It`s a huge deal for those local media markets to get a presidential
interview. It also gets the president sort of outside of the beltway ruts
in the road, wherever every story gets channeled into the same away beltway

In talking with local reporters directly to local media markets, the
president not only reaches people in a different way, he also gets asked
stuff that doesn`t necessarily matter to the Beltway press, but it does
matter out in the world. So, it`s an interesting two-way street.

And, you know, sometimes, what the president gets asked in these local
interviews is something very local. Some special, local or regional
concern that just isn`t going to resonate in other parts of the country,
and that`s why it hasn`t surfaced in the national media.

But every once in awhile, there is something more than that going on, and
that`s what happened yesterday. President Obama did this four different
local TV interviews yesterday. He did interviews with reporters from four
different parts of the country. And weirdly, three of the four
interviewers, three of the four reporters he talked to asked him the exact
same really specific thing that never gets talked about in the beltway.

Watch this.


REPORTER: You know how beautiful the Northwest is. You`ve been there. We
love our scenery. The Columbia River Gorge is one of our gems. But we
have seen our trains coming to our region, increase like 250 percent.
After what we saw happened in West Virginia, a lot of people are worried
that could happen in our region.

How concerned are you about the danger that oil trains pose? And is there
any way to speed up the process to strengthen those safeguards to protect
our communities and our environment?

REPORTER: You recently vetoed the Keystone pipeline, safety, environmental
concerns. A lot of people in the state of Washington are really nervous
and concerned about the oil trains. That this will mean more oil trains,
that we can`t guarantee the safety. We had a near disaster in Seattle with
the derailed train.

Can you give some reassurance to the people who watch those trains rolling
through their communities every single day?

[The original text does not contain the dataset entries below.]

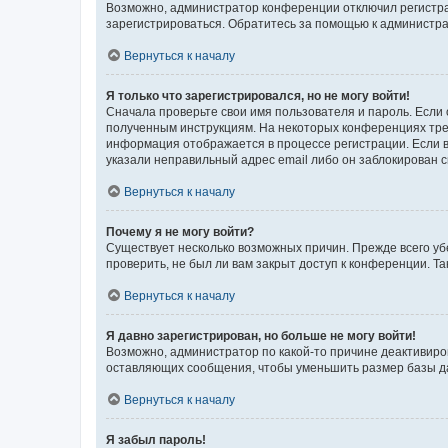
Возможно, администратор конференции отключил регистрац
зарегистрироваться. Обратитесь за помощью к администр
Вернуться к началу
Я только что зарегистрировался, но не могу войти!
Сначала проверьте свои имя пользователя и пароль. Если 
полученным инструкциям. На некоторых конференциях треб
информация отображается в процессе регистрации. Если в
указали неправильный адрес email либо он заблокирован с
Вернуться к началу
Почему я не могу войти?
Существует несколько возможных причин. Прежде всего уб
проверить, не был ли вам закрыт доступ к конференции. 
Вернуться к началу
Я давно зарегистрирован, но больше не могу войти!
Возможно, администратор по какой-то причине деактивиро
оставляющих сообщения, чтобы уменьшить размер базы дан
Вернуться к началу
Я забыл пароль!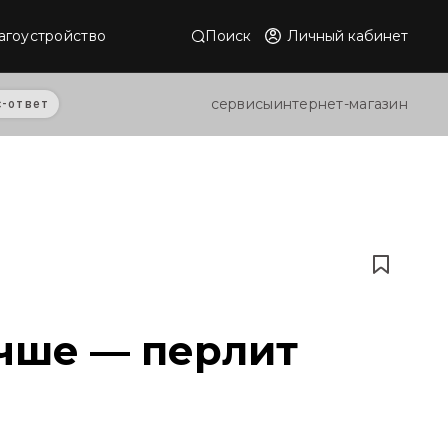
Поиск
Личный кабинет
агоустройство
сервисы
интернет-магазин
с-ответ
учше — перлит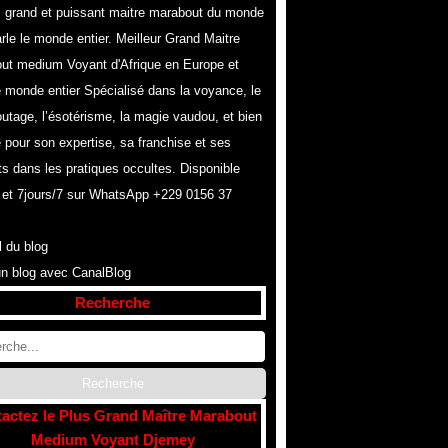
s grand et puissant maitre marabout du monde
rle le monde entier. Meilleur Grand Maitre
ut medium Voyant d'Afrique en Europe et
e monde entier Spécialisé dans la voyance, le
utage, l’ésotérisme, la magie vaudou, et bien
 pour son expertise, sa franchise et ses
ts dans les pratiques occultes. Disponible
 et 7jours/7 sur WhatsApp +229 0156 37
l du blog
un blog avec CanalBlog
Recherche
actez le Plus Grand Maître Marabout
Medium Voyant Djemey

REPORTER: Rail safety is a huge issue in our area. We had an oil train
derail and explode just to the west of Fargo and in other parts of the
country as well. Is that high on your agenda?

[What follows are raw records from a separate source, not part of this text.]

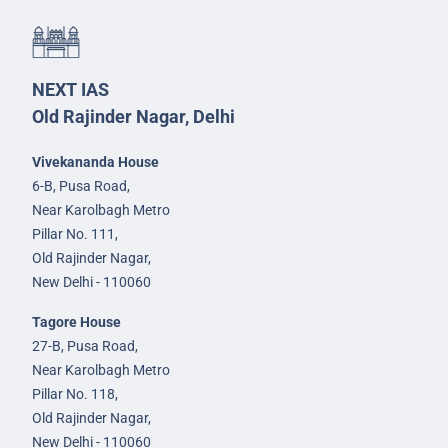
NEXT IAS
Old Rajinder Nagar, Delhi
Vivekananda House
6-B, Pusa Road,
Near Karolbagh Metro
Pillar No. 111,
Old Rajinder Nagar,
New Delhi - 110060
Tagore House
27-B, Pusa Road,
Near Karolbagh Metro
Pillar No. 118,
Old Rajinder Nagar,
New Delhi - 110060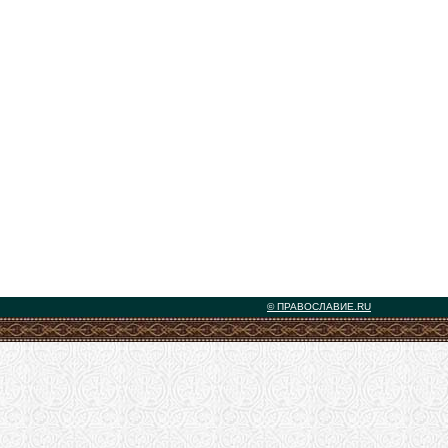
© ПРАВОСЛАВИЕ.RU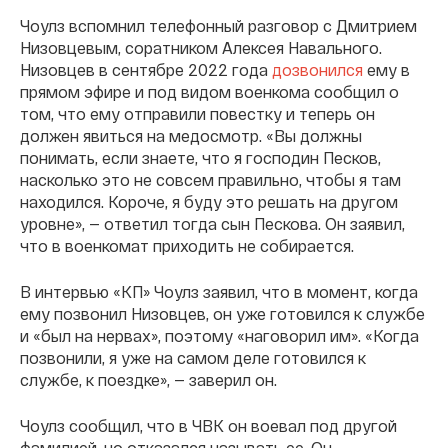
Чоулз вспомнил телефонный разговор с Дмитрием
Низовцевым, соратником Алексея Навального.
Низовцев в сентябре 2022 года
дозвонился
ему в
прямом эфире и под видом военкома сообщил о
том, что ему отправили повестку и теперь он
должен явиться на медосмотр. «Вы должны
понимать, если знаете, что я господин Песков,
насколько это не совсем правильно, чтобы я там
находился. Короче, я буду это решать на другом
уровне», — ответил тогда сын Пескова. Он заявил,
что в военкомат приходить не собирается.
В интервью «КП» Чоулз заявил, что в момент, когда
ему позвонил Низовцев, он уже готовился к службе
и «был на нервах», поэтому «наговорил им». «Когда
позвонили, я уже на самом деле готовился к
службе, к поездке», — заверил он.
Чоулз сообщил, что в ЧВК он воевал под другой
фамилией, но отказался называть ее. Он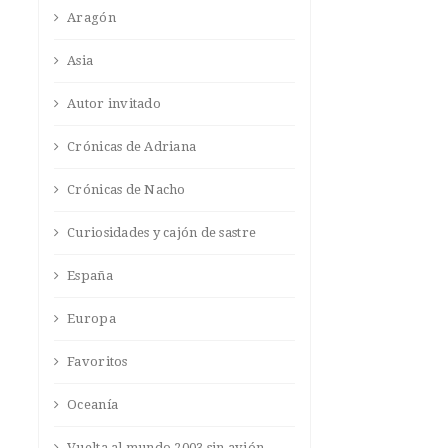
Aragón
Asia
Autor invitado
Crónicas de Adriana
Crónicas de Nacho
Curiosidades y cajón de sastre
España
Europa
Favoritos
Oceanía
Vuelta al mundo 2003 sin avión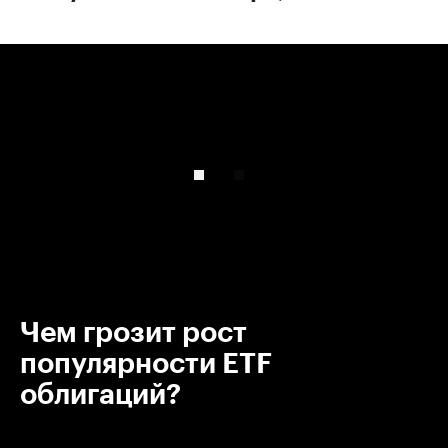
00:00
/
00:00
Чем грозит рост
популярности ETF
облигаций?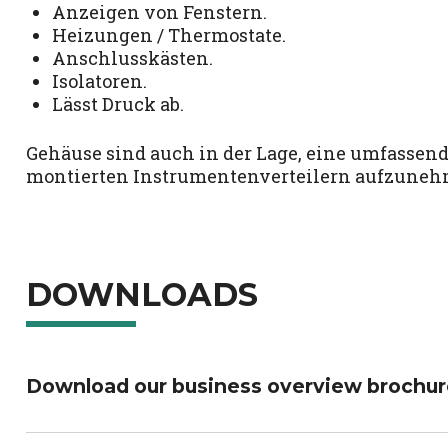
Anzeigen von Fenstern.
Heizungen / Thermostate.
Anschlusskästen.
Isolatoren.
Lässt Druck ab.
Gehäuse sind auch in der Lage, eine umfassende
montierten Instrumentenverteilern aufzuneh
DOWNLOADS
Download our business overview brochur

MADDOW: Oil trains. The president did four interviews with local
reporters, and three of the four asked about oil trains. I mean, these
local reporters, they only got five minutes each with the president. They
only had time for a couple of questions to ask the president. This is
president is not a fast talker. Five minutes is not a long time.

But even with those constraints, three of the four raised concerns about
bomb trains that had been going off around the country. Interesting,
right? Attention Beltway press, this is a thing people are concerned

And President Obama did make some news about this in his answers to these
repeated questions from these different reporters. He said, strengthening
regulations around oil trains is a top priority for his administration. He
said this is something that needs to be improved. He said the
Transportation Department, quote, "feels great urgency about this."

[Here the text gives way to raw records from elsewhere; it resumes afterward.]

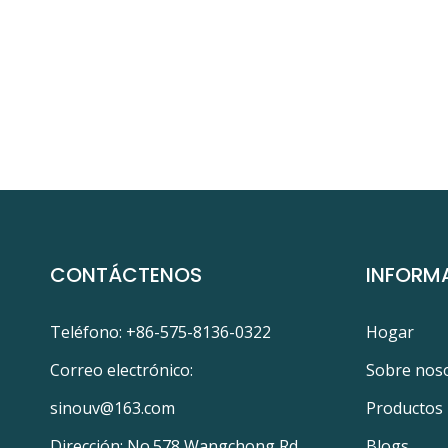
CONTÁCTENOS
INFORM
Teléfono: +86-575-8136-0322
Hogar
Correo electrónico:
Sobre nos
sinouv@163.com
Productos
Dirección: No.578 Wangchong Rd.,
Blogs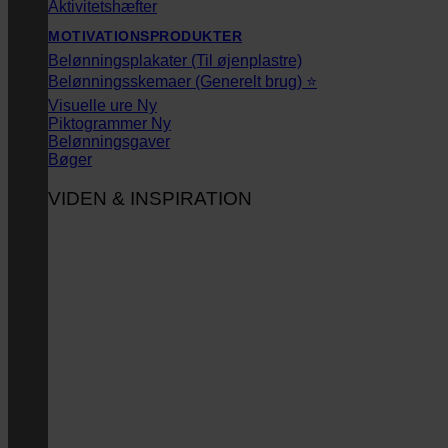
Aktivitetshæfter
MOTIVATIONSPRODUKTER
Belønningsplakater (Til øjenplastre)
Belønningsskemaer (Generelt brug) ⭐
Visuelle ure
Piktogrammer
Belønningsgaver
Bøger
VIDEN & INSPIRATION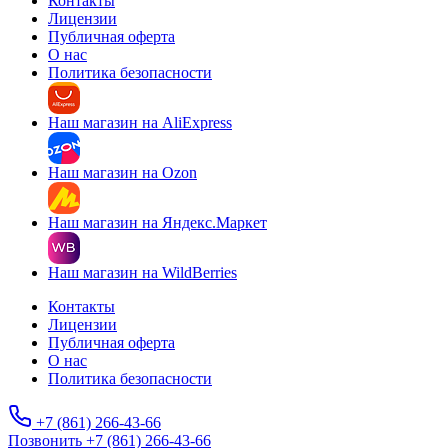
Контакты
Лицензии
Публичная оферта
О нас
Политика безопасности
Наш магазин на AliExpress
Наш магазин на Ozon
Наш магазин на Яндекс.Маркет
Наш магазин на WildBerries
Контакты
Лицензии
Публичная оферта
О нас
Политика безопасности
+7 (861) 266-43-66
Позвонить +7 (861) 266-43-66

And the president making those sorts of comments about this issue, that is
one way that oil disasters can become national politics. The way that oil
disasters usually become national politics is usually more like this: New
Jersey Governor Chris Christie is in California today. He was at the big
CPAC conference in D.C. yesterday. Chris Christie is very obviously
campaigning for president.

But while Governor Christie is away on the not campaign trail, back home,
"The New York Times" today broke a story about his administration and
ExxonMobil, which is both a shocking story and a really strange story.
It`s a story that races one really big as yet unanswered question.

This is the Bayway Oil Refinery in Northern New Jersey. Pretty, right?
For a long time, this refinery was owned and operated by the giant oil
company ExxonMobil.

Eleven years ago, when Jim McGreevy was governor of New Jersey, the state
filed a lawsuit against Exxon over this site because of contamination that
has occurred over decades on this, the 1,300 acres in the refinery and
another 300 acres nearby.

For all of that pollution and contamination, at that site, New Jersey sued
Exxon, seeking $8.9 billion in damages. New Jersey filed the suit in 2004.
It has been in the courts ever since. Four different governors have worked
on it.

And while that 11-year timeline might seem slow for lawsuits, it`s also
pretty clear what has been happening over the course of this litigation.
The courts have described the scale of the contamination in very stark
terms. Look at this -- it was estimated in 1977 that at least some 7
million gallons of oil, ranging in thickness from 7 feet to 17 feet is
contained in the soil and ground water underlying a portion of the refinery
-- 17 feet of oil packed into the soil there. Wow.

The court notes that, quote, "The documented level of contamination in the
waters and sediment of the one of the canals nearby is so high that Exxon
has recommended just permanently closing the canal and filling it in with
an impermeable barrier. That is how bad the contamination is.

And the courts have decided already that ExxonMobil did it, that Exxon is
liable for having caused all these disgusting damage in New Jersey. When
this case went to trial this past year before this judge in New Jersey, in
Mount Holly, New Jersey, the only issue that was still to be settled was
not whether or not Exxon did it, whether they were liable, there was not
even a question about what Exxon did.

When it went to trial last year, the only remaining question was, how much
Exxon was going to have to pay for it, the dollar amount, that is what
remained to be decided, that`s what this judge was due to decade.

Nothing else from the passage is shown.